Dataset entries
···

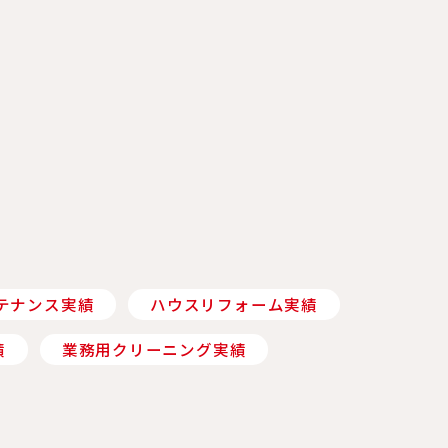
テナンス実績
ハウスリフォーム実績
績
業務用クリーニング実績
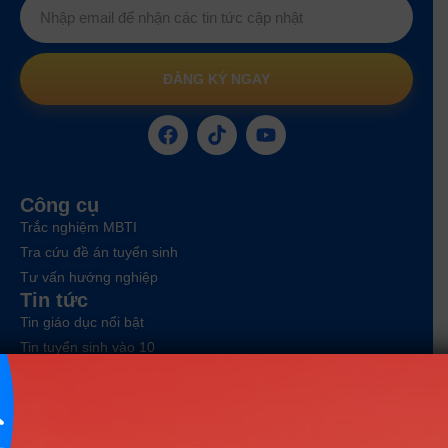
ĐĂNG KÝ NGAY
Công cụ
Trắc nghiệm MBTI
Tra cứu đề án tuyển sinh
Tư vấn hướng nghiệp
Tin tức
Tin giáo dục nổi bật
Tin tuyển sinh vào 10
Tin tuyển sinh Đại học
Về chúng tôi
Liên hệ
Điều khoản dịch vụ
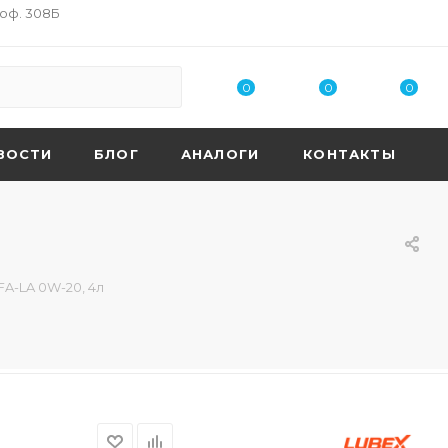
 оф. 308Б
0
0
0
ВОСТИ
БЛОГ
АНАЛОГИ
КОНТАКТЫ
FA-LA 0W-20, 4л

···

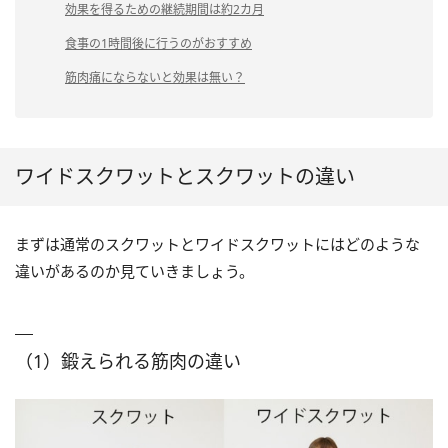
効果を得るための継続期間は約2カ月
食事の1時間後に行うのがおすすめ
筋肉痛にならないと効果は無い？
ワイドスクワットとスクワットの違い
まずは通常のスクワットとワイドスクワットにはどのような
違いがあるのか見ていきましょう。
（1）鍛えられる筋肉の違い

···

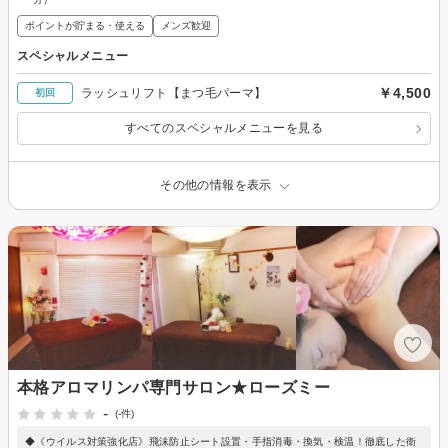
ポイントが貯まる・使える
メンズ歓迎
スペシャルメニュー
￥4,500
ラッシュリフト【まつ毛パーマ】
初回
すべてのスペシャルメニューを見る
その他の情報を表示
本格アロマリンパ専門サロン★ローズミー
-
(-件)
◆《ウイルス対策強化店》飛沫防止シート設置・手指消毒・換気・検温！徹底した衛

···

— DIRECTIONS —
All lines in the entries above that hold the word "tuyê" need to be copied.

— OUTPUT OF THE EXERCISE —
Tra cứu đề án tuyển sinh
Tin tuyển sinh vào 10
Tin tuyển sinh Đại học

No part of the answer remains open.